# Math Help - 3 second burn rocket problem

1. ## 3 second burn rocket problem

Pretty sure I have every part of this problem solved but my final answer concerns me as it seems a little high.

$a(t)=(3-t)42-9.8m/s^2$ for 0<=t<=3
and $a(t)=-9.8m/s^2$ for t>3

I should find the maximum altitude and time in which it gets there. My answer is 56s and 18565.18meters.

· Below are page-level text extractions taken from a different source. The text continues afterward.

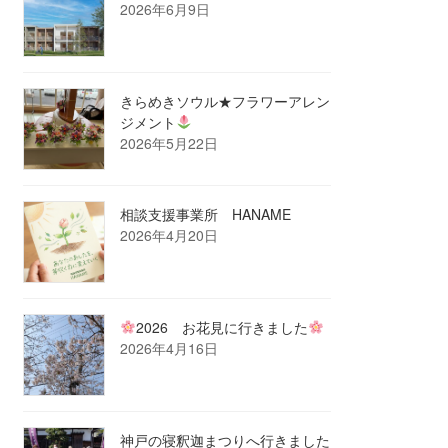
2026年6月9日
きらめきソウル★フラワーアレン
ジメント
2026年5月22日
相談支援事業所 HANAME
2026年4月20日
2026 お花見に行きました
2026年4月16日
神戸の寝釈迦まつりへ行きました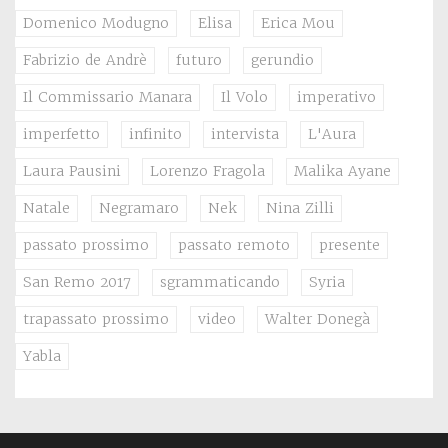
Domenico Modugno
Elisa
Erica Mou
Fabrizio de Andrè
futuro
gerundio
Il Commissario Manara
Il Volo
imperativo
imperfetto
infinito
intervista
L'Aura
Laura Pausini
Lorenzo Fragola
Malika Ayane
Natale
Negramaro
Nek
Nina Zilli
passato prossimo
passato remoto
presente
San Remo 2017
sgrammaticando
Syria
trapassato prossimo
video
Walter Donegà
Yabla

initial velocity ( $v_i$ is 366.4m/s)
initial position ( $x_i$) is 0
$\int (3-t)42-9.8 dx=v(t_i)=126t-42t-9.8t+v_i$
after taking integral of v(t) $x(t_i)=-7t^3+63t^2+366.4t+x_i$
**
$x(t_i)$= position fxn until 3 seconds.
$x(t_i)=-7t^3+63t^2+366.4t=1477.2m$ after 3 seconds of burn

$x(t_m)$=position fxn after 3s initial burn.
$x(t_m)=\frac{9.88t^2}{2}+555.4t+1477.2$
$x(t_m)=\frac{9.88t^2}{2}+555.4t+1477.2=0$ at t=56.2145s

$x'(t_m)$where t=56.2145s
$x'(56.2145)=17087.98m$

17087.98+1477.2=18565.18meters

Is it me or is that pretty dang high?

2. ## Re: 3 second burn rocket problem

I guess I don't need to add the two x positions since the second one already has it in there. So 17087.98meters.

3. ## Re: 3 second burn rocket problem

$a(t)=(3-t)42-9.8m/s^2$ for 0<=t<=3
and $a(t)=-9.8m/s^2$ for t>3
So,
initial velocity ( $v_i$ is 366.4m/s)
initial position ( $x_i$) is 0
$\int (3-t)42-9.8 dx=v(t_i)=-21t^2=116.2t+v_i$
after taking integral of v(t) $x(t_i)=-7t^3+58.1t^2+366.4t+x_i$

Then, at 3 seconds:
$x(3)=-7(3)^3+58.1(3)^2+366.4(3)=1433.1=x_m$
and
$v(3)=-21(3)^2=116.2(3)+366.4=526=v_m$

so after 3 seconds
$a(t)=-9.8m/s^2$
$\int a(t)=-9.8dx$
$=-9.8t+v_m=-9.8t+526$
$=v(t)=-9.8t+526$
$\int v(t)=-9.8t+526dx = x(t)=\frac{9.88t^2}{2}+526t+1433.1$

Finally:
$=v(t)=-9.8t+526=0?$ at t=53.23seconds
then
$x(53.23)=\frac{9.88t^2}{2}+526t+1433.1=15479.02$

So, it reaches a height of 15479.02m after flying for 53.23s. Still seems high to me...

4. ## Re: 3 second burn rocket problem

For some reason I switched from 9.8 to 9.88 as grav. constant. I adjusted them on my paper but don't have the time to do it again here. The values are very nearly the same anyway.